Differentials
Cellulitis
SIGNS / SYMPTOMS
Systemic toxicity should be absent or minimal.[2]
INVESTIGATIONS
Absence of major abnormalities in full blood count, serum biochemistry, imaging findings.
Impetigo
Erysipelas
Myositis
SIGNS / SYMPTOMS
No involvement of skin or soft tissue. Swelling over involved area is present but may not be painful. Unusual to see systemic signs/symptoms of toxicity.
Some cases of necrotising fasciitis may have associated myositis due to contiguous spread. This is more common in group A streptococcal than polymicrobial infections.
INVESTIGATIONS
Ultrasound or CT/MRI to identify focal involvement of muscle with swelling.

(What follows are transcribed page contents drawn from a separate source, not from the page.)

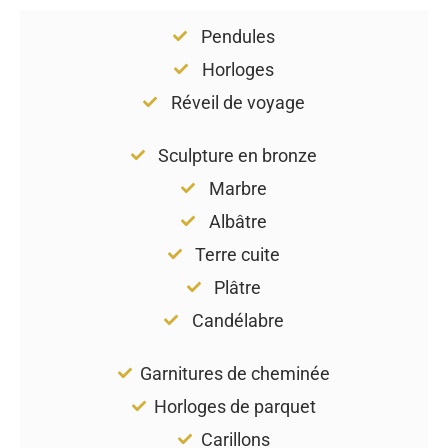
Pendules
Horloges
Réveil de voyage
Sculpture en bronze
Marbre
Albâtre
Terre cuite
Plâtre
Candélabre
Garnitures de cheminée
Horloges de parquet
Carillons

MRI can also identify oedema.
Cutaneous anthrax
SIGNS / SYMPTOMS
History of intravenous drug use, or contact with animals or their products (e.g. hides, wool). Painless, pruritic papule forms 2 to 5 days after exposure. Lesion becomes vesicular, evolving into a necrotic black eschar with massive surrounding oedema 24 to 36 hours later. Regional lymphadenopathy is common.
INVESTIGATIONS
Vesicular fluid/blood Gram stain and culture: gram-positive bacilli in short chains (Bacillus anthracis); flat, non-haemolytic mucoid colonies on 5% sheep's blood agar.
Punch biopsy of cutaneous lesion: necrosis of the dermis and epidermis, oedema, and mild inflammatory infiltrate; abundant bacillary fragments (prior to antibiotic therapy); Bacillus anthracis (post-antibiotics).